## AIM OF THE EXERCISE:
Each line of the material should be set down exactly. Pictures are not part of the copy.

## DATASET:
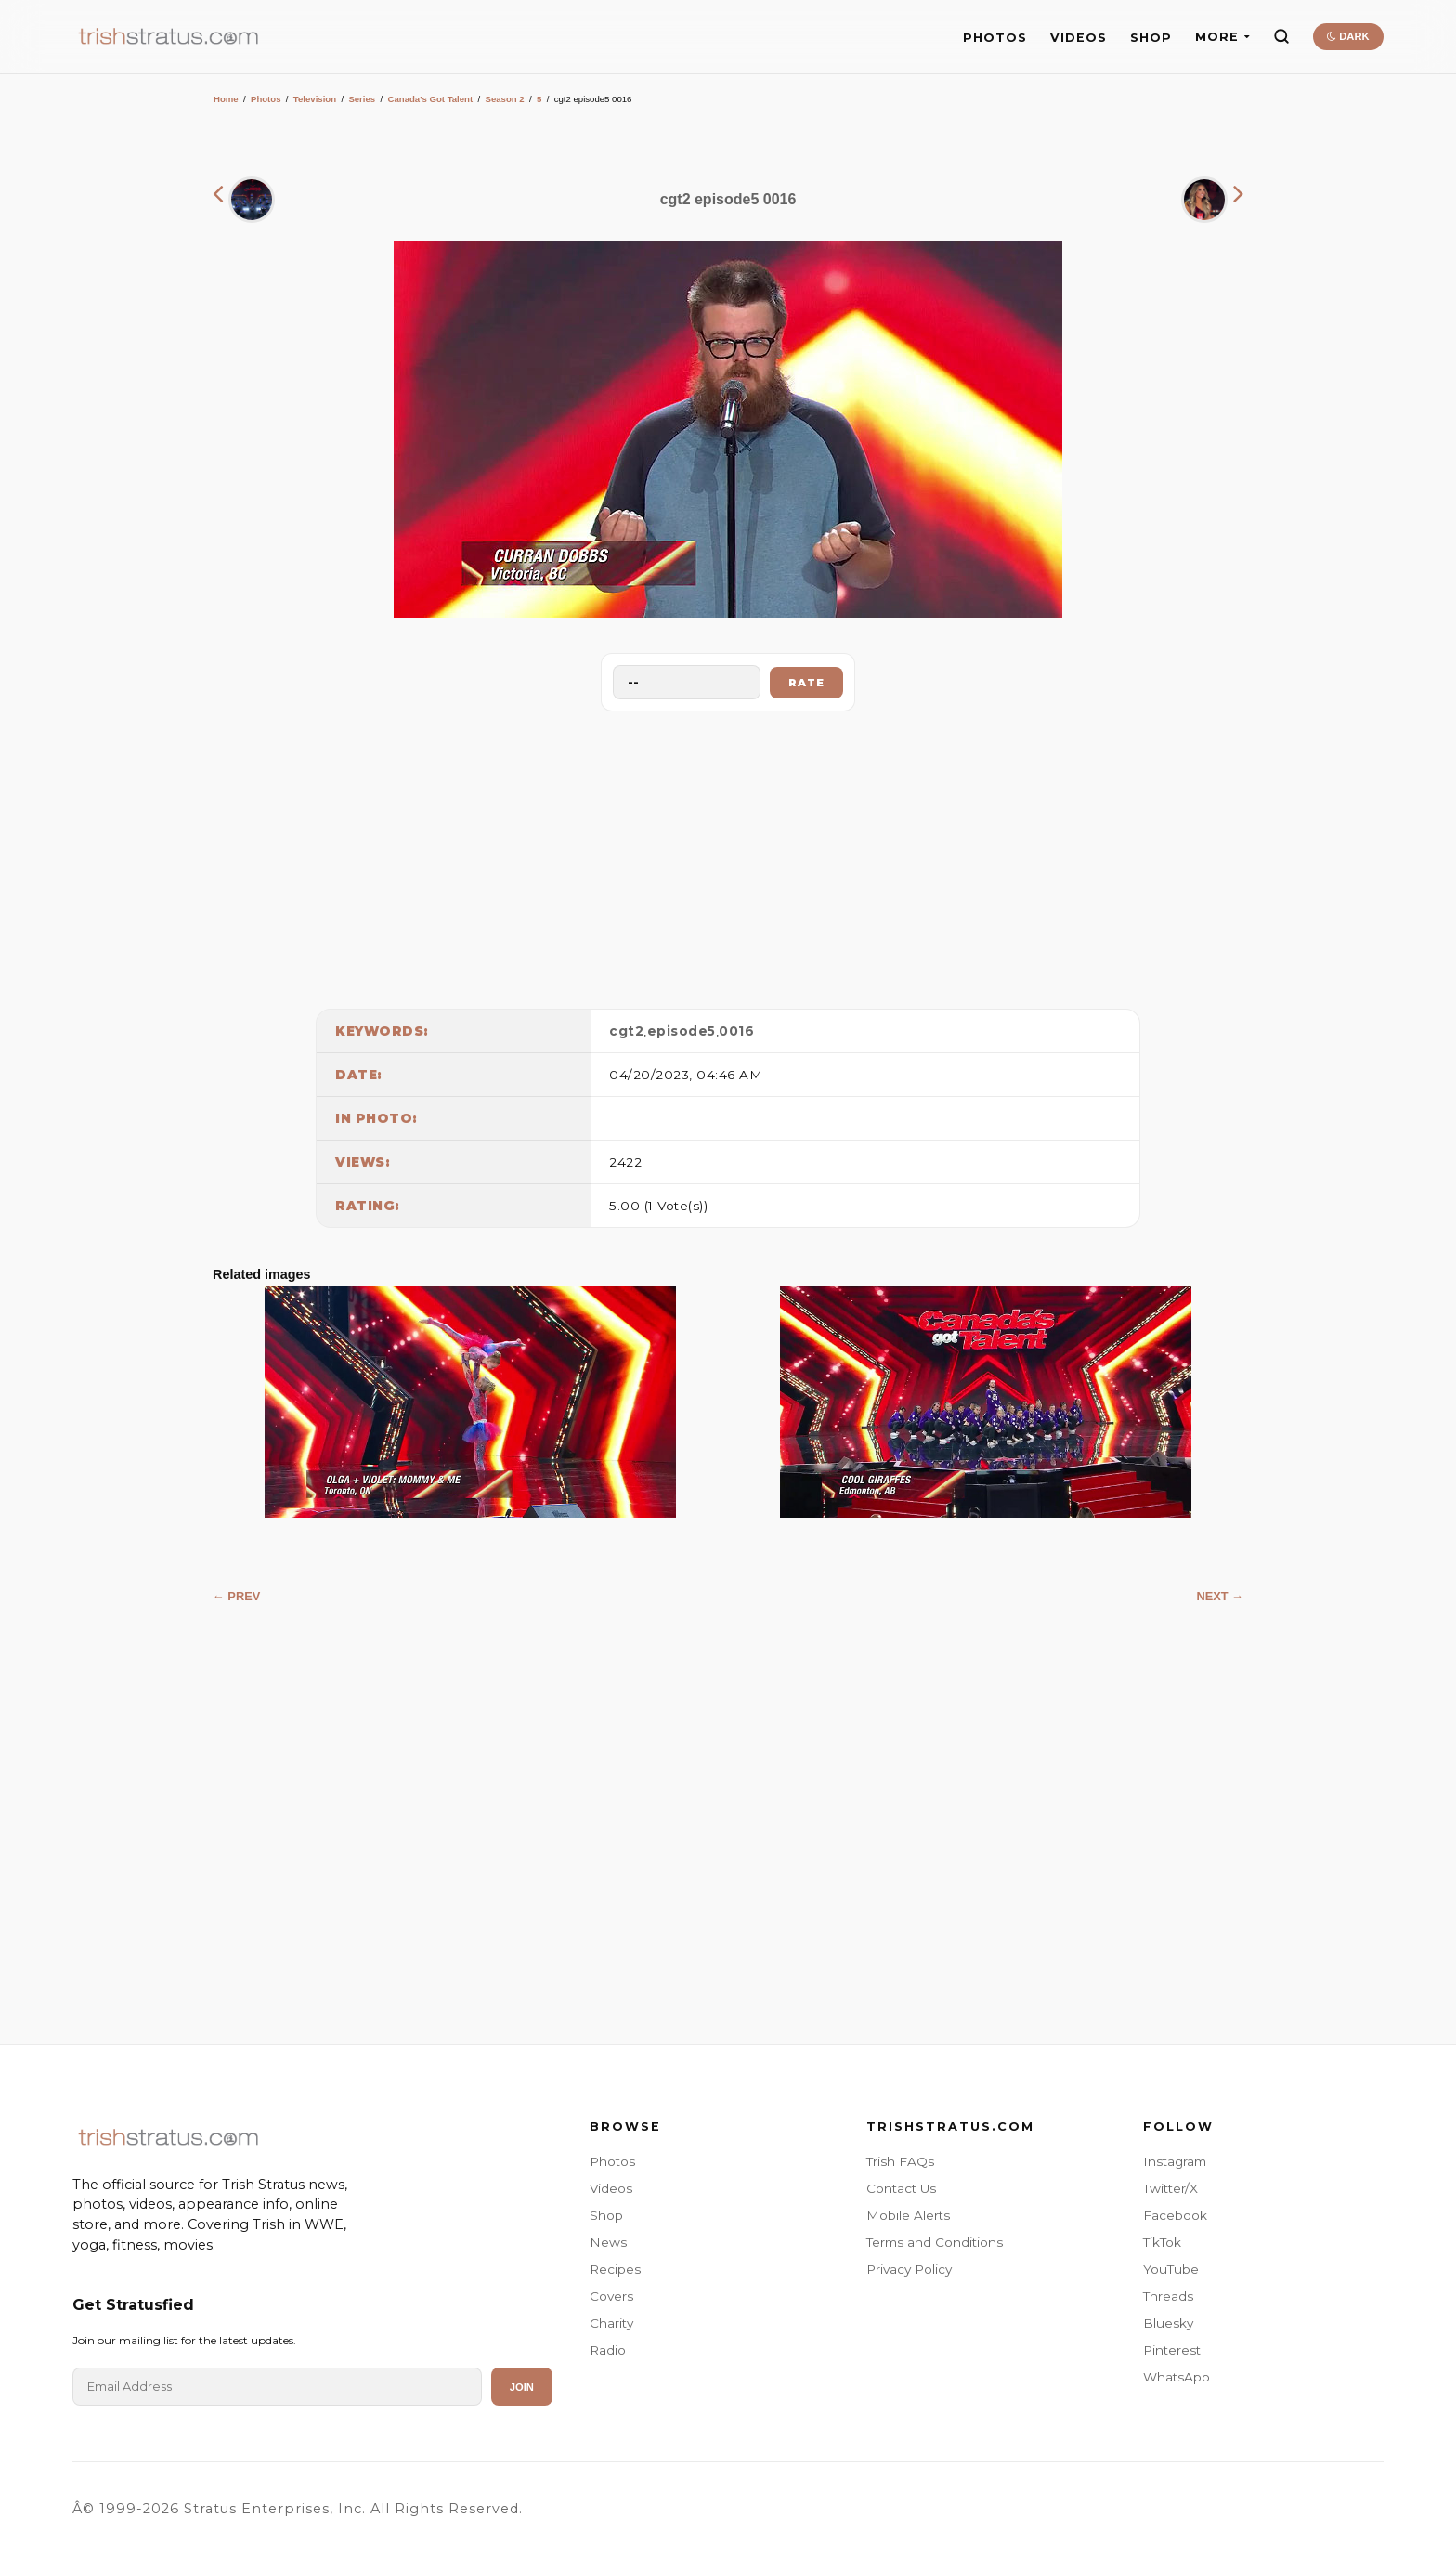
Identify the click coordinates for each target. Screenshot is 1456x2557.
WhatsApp (1176, 2376)
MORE (1222, 37)
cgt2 (626, 1031)
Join (522, 2387)
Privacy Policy (909, 2269)
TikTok (1162, 2242)
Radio (608, 2349)
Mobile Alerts (908, 2215)
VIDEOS (1078, 38)
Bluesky (1168, 2323)
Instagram (1174, 2161)
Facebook (1175, 2215)
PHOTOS (995, 38)
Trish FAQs (900, 2161)
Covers (611, 2296)
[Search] (1281, 36)
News (608, 2242)
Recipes (615, 2269)
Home (226, 99)
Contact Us (901, 2188)
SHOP (1151, 38)
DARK (1348, 36)
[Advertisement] (728, 855)
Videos (611, 2188)
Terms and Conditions (934, 2242)
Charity (611, 2323)
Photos (266, 99)
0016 (736, 1031)
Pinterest (1172, 2349)
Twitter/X (1170, 2188)
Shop (606, 2215)
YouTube (1171, 2269)
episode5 (681, 1031)
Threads (1168, 2296)
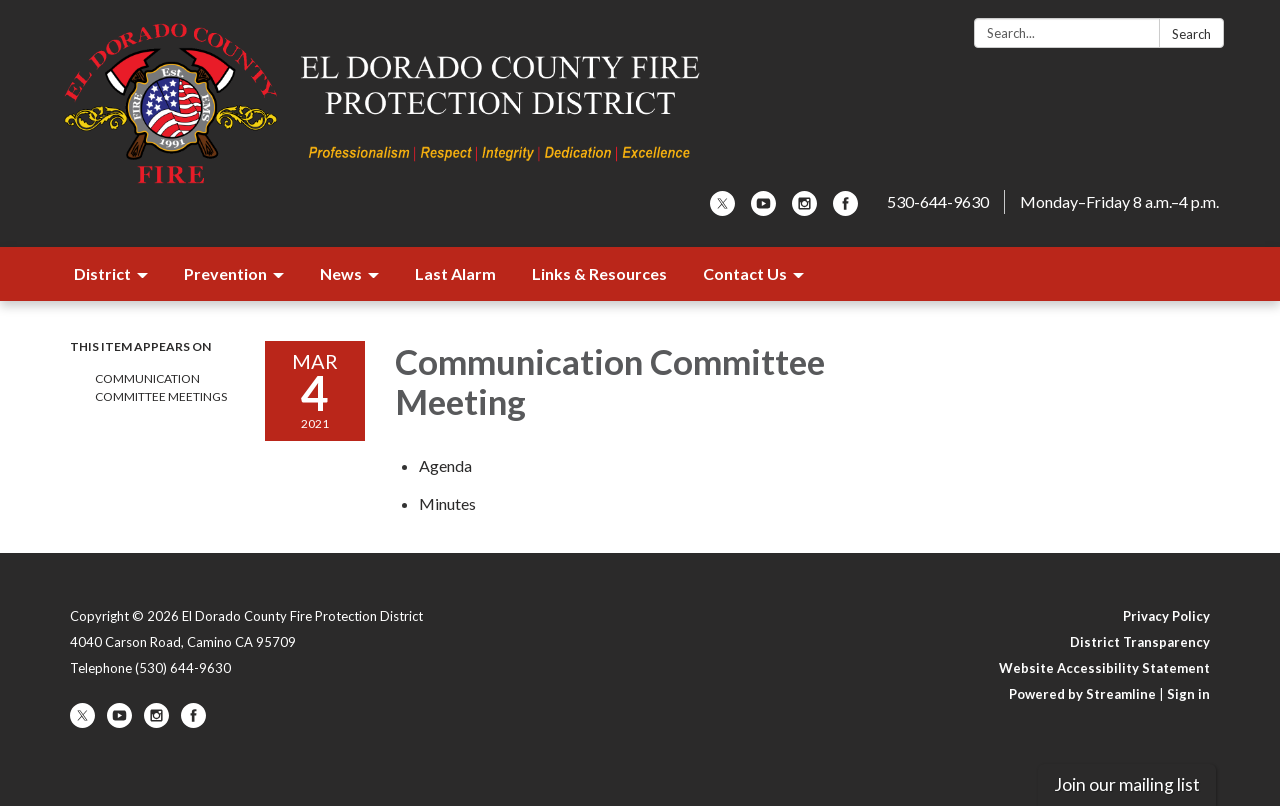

## OUTPUT BELOW:
Identify the click coordinates for each target. Screenshot is 1456x2557.
WhatsApp (1176, 2376)
MORE (1222, 37)
cgt2 (626, 1031)
Join (522, 2387)
Privacy Policy (909, 2269)
TikTok (1162, 2242)
Radio (608, 2349)
Mobile Alerts (908, 2215)
VIDEOS (1078, 38)
Bluesky (1168, 2323)
Instagram (1174, 2161)
Facebook (1175, 2215)
PHOTOS (995, 38)
Trish FAQs (900, 2161)
Covers (611, 2296)
[Search] (1281, 36)
News (608, 2242)
Recipes (615, 2269)
Home (226, 99)
Contact Us (901, 2188)
SHOP (1151, 38)
DARK (1348, 36)
[Advertisement] (728, 855)
Videos (611, 2188)
Terms and Conditions (934, 2242)
Charity (611, 2323)
Photos (266, 99)
0016 (736, 1031)
Pinterest (1172, 2349)
Twitter/X (1170, 2188)
Shop (606, 2215)
YouTube (1171, 2269)
episode5 (681, 1031)
Threads (1168, 2296)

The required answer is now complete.